-- What needs to be done --
Scan the entries below for the word "threshold" and copy every line in which it occurs.

-- Supplied records --
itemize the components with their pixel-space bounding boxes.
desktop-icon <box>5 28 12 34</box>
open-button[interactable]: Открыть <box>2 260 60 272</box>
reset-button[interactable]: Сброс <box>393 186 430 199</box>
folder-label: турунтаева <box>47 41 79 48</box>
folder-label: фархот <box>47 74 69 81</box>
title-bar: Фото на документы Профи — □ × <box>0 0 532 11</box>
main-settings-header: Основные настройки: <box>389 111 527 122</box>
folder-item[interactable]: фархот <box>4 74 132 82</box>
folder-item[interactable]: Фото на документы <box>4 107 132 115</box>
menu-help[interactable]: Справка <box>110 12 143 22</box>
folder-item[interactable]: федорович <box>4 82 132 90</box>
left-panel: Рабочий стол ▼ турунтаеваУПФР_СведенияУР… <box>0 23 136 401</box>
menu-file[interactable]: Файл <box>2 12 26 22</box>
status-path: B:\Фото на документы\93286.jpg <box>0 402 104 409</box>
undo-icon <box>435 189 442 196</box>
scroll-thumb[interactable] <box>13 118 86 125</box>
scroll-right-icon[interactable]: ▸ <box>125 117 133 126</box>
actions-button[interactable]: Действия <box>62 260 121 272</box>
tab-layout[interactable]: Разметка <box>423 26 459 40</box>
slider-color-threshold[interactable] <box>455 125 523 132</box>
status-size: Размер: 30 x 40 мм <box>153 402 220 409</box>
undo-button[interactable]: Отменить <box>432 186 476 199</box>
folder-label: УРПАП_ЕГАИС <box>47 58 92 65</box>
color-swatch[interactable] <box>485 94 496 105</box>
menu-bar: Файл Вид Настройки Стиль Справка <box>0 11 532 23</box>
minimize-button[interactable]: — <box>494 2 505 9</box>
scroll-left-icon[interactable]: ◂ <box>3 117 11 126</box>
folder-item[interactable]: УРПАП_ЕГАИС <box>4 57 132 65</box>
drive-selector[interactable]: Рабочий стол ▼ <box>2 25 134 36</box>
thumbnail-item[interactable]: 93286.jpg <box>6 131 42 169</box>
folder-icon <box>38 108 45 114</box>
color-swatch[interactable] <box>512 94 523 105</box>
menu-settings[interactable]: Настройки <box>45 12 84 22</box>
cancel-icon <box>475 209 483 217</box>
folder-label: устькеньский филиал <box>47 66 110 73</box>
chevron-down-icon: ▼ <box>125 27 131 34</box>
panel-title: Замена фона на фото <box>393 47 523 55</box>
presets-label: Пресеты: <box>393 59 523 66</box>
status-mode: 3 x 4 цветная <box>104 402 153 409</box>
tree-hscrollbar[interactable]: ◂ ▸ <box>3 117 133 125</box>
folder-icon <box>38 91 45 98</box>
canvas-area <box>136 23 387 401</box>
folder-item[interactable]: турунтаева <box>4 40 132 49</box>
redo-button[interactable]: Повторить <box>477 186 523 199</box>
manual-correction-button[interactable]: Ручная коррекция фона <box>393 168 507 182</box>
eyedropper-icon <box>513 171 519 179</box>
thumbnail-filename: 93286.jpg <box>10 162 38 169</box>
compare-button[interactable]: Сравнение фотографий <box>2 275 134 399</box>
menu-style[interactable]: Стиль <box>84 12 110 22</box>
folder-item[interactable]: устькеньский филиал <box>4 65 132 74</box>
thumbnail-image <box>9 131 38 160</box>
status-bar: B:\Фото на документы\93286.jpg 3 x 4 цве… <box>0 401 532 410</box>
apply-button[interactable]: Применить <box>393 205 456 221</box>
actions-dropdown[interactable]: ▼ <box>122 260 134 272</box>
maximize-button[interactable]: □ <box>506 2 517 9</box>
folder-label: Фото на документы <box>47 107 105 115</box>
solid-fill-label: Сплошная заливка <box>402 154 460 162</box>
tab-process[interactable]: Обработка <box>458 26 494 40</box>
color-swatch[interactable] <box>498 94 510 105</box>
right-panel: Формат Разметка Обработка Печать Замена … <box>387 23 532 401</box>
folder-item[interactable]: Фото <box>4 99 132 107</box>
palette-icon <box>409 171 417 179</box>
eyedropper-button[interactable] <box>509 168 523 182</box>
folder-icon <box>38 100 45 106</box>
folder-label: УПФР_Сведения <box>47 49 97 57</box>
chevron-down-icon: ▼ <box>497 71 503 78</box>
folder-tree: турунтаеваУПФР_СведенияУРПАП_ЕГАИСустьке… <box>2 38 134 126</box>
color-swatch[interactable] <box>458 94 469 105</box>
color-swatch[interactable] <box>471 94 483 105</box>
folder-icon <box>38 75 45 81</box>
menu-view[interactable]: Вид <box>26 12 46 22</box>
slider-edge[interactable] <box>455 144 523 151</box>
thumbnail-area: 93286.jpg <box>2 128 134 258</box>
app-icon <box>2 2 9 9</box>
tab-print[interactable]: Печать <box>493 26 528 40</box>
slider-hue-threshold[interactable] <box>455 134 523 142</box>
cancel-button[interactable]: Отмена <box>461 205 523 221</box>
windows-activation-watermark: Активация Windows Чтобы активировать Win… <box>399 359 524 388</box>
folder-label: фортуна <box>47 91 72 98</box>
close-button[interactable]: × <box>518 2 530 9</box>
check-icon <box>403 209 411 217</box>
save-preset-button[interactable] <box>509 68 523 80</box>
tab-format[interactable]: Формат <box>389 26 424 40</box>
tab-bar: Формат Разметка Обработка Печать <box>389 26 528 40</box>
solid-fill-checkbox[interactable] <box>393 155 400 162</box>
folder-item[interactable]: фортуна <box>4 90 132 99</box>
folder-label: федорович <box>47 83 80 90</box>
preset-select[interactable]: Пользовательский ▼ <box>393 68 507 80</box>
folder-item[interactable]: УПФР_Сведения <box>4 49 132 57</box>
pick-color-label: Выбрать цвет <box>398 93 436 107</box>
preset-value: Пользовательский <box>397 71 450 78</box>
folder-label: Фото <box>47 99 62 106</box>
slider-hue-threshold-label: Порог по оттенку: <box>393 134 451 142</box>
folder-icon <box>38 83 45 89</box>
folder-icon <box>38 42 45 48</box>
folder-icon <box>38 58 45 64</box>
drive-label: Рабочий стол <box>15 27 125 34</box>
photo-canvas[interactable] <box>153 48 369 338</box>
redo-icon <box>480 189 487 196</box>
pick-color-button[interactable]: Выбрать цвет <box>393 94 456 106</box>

---

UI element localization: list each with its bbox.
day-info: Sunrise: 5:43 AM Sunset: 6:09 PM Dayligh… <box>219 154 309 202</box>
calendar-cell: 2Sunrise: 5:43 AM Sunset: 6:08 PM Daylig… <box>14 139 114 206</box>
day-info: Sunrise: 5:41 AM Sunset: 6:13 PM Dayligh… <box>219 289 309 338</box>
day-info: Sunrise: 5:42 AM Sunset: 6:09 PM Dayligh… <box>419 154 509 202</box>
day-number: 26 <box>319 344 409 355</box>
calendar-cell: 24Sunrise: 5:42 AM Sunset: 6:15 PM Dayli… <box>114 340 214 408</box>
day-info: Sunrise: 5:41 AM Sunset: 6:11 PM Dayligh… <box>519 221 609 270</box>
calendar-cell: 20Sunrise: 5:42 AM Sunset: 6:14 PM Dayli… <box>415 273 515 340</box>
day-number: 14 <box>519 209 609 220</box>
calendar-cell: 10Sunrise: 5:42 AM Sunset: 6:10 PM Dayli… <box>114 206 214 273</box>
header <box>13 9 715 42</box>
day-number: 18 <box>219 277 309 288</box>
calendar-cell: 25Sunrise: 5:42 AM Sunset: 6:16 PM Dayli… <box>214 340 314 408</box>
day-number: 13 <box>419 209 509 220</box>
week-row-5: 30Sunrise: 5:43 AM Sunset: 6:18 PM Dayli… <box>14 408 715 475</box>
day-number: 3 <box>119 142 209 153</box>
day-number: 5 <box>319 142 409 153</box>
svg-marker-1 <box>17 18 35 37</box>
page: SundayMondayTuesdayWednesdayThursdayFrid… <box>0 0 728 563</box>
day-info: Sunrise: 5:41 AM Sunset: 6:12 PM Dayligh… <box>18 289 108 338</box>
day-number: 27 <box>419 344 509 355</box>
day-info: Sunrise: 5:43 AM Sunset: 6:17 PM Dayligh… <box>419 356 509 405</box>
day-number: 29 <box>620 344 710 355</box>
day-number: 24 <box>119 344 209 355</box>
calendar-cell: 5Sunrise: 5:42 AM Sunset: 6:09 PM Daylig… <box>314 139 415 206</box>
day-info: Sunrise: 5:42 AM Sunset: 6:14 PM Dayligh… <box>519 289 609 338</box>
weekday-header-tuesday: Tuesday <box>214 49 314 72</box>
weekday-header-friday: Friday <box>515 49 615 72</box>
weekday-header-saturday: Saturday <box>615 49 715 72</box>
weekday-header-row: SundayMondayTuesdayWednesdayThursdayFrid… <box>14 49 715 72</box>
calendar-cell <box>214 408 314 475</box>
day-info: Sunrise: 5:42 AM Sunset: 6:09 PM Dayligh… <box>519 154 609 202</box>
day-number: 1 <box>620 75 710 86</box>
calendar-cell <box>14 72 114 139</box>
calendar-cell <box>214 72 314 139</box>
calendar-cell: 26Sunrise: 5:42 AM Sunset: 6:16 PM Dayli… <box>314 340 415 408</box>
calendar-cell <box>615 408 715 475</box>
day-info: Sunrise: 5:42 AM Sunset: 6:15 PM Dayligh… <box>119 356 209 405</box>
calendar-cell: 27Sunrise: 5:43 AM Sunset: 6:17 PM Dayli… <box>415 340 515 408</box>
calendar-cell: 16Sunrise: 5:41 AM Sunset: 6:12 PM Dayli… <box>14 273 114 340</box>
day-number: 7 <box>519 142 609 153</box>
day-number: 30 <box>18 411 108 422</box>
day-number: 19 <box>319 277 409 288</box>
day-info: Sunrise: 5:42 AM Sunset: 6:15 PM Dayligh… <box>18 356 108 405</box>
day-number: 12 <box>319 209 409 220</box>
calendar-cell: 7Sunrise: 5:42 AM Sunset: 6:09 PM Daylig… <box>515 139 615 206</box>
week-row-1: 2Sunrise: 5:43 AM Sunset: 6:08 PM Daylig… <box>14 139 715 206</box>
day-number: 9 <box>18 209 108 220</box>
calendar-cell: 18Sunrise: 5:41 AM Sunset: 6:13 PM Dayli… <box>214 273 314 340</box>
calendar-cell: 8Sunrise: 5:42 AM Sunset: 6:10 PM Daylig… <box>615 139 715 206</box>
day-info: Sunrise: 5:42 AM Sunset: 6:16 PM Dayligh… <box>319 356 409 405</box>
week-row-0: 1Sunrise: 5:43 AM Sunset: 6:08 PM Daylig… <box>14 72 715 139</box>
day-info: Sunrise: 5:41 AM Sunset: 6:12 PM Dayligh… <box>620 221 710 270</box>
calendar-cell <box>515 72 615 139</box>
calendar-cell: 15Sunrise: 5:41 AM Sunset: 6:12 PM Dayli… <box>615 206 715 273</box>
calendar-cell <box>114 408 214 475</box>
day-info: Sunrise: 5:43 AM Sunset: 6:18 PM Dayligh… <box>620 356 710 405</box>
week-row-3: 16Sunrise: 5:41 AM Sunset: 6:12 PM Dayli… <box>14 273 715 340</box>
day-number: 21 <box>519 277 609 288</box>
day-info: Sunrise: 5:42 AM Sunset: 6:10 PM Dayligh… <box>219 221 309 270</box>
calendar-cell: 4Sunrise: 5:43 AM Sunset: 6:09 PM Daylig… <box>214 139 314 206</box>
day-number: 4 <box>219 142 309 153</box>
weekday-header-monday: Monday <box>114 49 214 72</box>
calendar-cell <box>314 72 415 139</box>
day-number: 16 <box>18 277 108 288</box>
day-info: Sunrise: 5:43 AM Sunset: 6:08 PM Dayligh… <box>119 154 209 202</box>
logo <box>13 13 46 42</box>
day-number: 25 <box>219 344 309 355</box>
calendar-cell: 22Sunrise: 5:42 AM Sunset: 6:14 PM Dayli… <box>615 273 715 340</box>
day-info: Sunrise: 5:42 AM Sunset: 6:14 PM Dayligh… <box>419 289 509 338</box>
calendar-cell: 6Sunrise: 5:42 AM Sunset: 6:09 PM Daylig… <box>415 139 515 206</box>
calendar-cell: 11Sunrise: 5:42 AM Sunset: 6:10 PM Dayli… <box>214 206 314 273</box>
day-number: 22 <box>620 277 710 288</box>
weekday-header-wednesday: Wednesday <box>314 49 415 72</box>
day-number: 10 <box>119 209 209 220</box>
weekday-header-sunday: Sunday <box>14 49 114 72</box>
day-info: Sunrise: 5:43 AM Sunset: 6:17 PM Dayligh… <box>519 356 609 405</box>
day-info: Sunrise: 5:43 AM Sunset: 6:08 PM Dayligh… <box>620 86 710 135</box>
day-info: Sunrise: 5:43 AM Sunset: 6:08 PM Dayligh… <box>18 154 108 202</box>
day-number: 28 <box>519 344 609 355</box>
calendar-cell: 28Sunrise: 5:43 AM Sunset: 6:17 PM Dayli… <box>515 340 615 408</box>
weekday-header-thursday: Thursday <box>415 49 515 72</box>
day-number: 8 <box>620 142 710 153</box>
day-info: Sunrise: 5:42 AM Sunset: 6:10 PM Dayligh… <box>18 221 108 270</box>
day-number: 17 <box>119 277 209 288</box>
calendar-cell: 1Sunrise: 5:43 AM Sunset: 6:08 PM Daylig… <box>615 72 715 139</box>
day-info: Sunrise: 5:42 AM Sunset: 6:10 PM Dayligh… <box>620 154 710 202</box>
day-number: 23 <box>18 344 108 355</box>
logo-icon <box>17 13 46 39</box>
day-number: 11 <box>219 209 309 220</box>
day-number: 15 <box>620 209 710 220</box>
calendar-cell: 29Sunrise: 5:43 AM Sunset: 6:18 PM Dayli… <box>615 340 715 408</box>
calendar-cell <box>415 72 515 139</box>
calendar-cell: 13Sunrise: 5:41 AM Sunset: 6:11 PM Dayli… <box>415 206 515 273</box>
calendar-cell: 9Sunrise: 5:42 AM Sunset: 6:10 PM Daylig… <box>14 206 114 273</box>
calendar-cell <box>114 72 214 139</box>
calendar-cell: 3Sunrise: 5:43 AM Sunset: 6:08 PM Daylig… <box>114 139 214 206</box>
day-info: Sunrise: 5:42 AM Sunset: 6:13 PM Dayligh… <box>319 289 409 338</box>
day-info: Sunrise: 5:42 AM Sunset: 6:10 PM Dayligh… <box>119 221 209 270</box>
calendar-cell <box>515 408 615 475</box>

-- Solved problem --
slider-color-threshold[interactable] <box>455 125 523 132</box>
slider-hue-threshold[interactable] <box>455 134 523 142</box>
slider-hue-threshold-label: Порог по оттенку: <box>393 134 451 142</box>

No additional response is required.